Os investigadores de segurança asseguram que o relativamente desconhecido programa Spy Eye toolkit conta com esta funcionalidade desde há apenas alguns dias, na tentativa de destruir o seu maior rival, conhecido como Zeus. A nova funcionalidade, chamada “Kill Zeus”, aparentemente apaga o software Zeus dos PCs que infectou, dando assim ao SpyEye o acesso exclusivo aos nomes de login e passwords dos seus utilizadores.
Tanto o Zeus como o Spy Eye são toolkits para a criação de trojans concebidos de forma a darem aos ciber-criminosos um meio de criarem facilmente as suas próprias redes botnet de programas para o roubo de palavras-chave. Estes programas tornaram-se um sério problema ao longo de 2009. De acordo com estimativas do FBI, estes programas foram responsáveis já por perdas no valor de 100 milhões de dólares.
Os trojans como o Zeus e o Spy Eye têm por objectivo o roubo de credenciais de banca online, informações que depois são utilizadas para esvaziar contas bancárias através da transferência dos seus fundos para contas conhecidas como “mules” (em inglês), ou seja, pertencentes a pessoas que, consciente ou inconscientemente, voltam a movimentar o dinheiro, enviando-o para as contas dos ciber-criminosos, localizadas noutros países.
Conscientes da oportunidade de ganhar dinheiro fácil que este método proporciona, os hackers têm vindo a desenvolver programas similares ao Zeus e ao Spy Eye, sendo o Silon, o Clod e o Bugat alguns dos mais conhecidos, este último descoberto há apenas um mês.

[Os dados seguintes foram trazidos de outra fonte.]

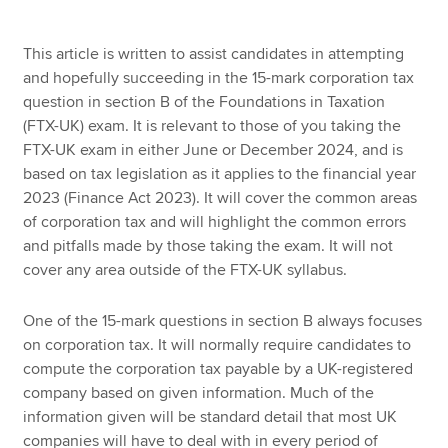
This article is written to assist candidates in attempting
Apply now
and hopefully succeeding in the 15-mark corporation tax
question in section B of the Foundations in Taxation
MyACCA
Global
(FTX-UK) exam. It is relevant to those of you taking the
FTX-UK exam in either June or December 2024, and is
About us
based on tax legislation as it applies to the financial year
Search jobs
2023 (Finance Act 2023). It will cover the common areas
Find an accountant
of corporation tax and will highlight the common errors
Technical resources
and pitfalls made by those taking the exam. It will not
Help & support
cover any area outside of the FTX-UK syllabus.
One of the 15-mark questions in section B always focuses
on corporation tax. It will normally require candidates to
compute the corporation tax payable by a UK-registered
company based on given information. Much of the
information given will be standard detail that most UK
companies will have to deal with in every period of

Foi em Dezembro que nos fóruns dedicados ao cibercrime na Rússia se começou a ouvir falar do Spy Eye, como conta Ben Greenbaum, director sénior de investigação da Symantec. Com a nova opção “Kill Zeus”, este Trojan tornou-se no crimeware mais agressivo dos que actualmente estão em circulação.
O software consegue, ainda, roubar dados quando é transferido de volta para um servidor de comando e controlo do Zeus, de acordo com Kevin Stevens, investigador da SecureWorks, segundo o qual “o seu criador sabe que o Zeus tem uma boa penetração no mercado e tenta reduzi-la e aproveitá-la”.
As guerras territoriais não são novidade no mundo dos ciber-criminosos. Há dois anos atrás, um programa malicioso chamado Storm Worm começou a atacar servidores controlados pelo seu rival Srizbi. E, pouco tempo antes disso, os autores do worm Netsky programaram o seu software para que removesse os programas rivais Bagle e MyDoom.
O Spy Eye encontra-se à venda no mercado negro por cerca de 500 dólares, cerca de um quinto do preço das versões premium do Zeus, não sendo encontrado até há data num número significativo de PCs. No entanto, este trojan está a desenvolver-se rapidamente e conta com uma lista crescente de funcionalidades, diz Greenbaum. Consegue, por exemplo, roubar informações relativas a passwords guardadas em cache e que são automaticamente preenchidas em formulários online pelo browser. O responsável da Symantec admite que “é grande o seu potencial”, mas não considera que, para já, represente “uma ameaça massificada”.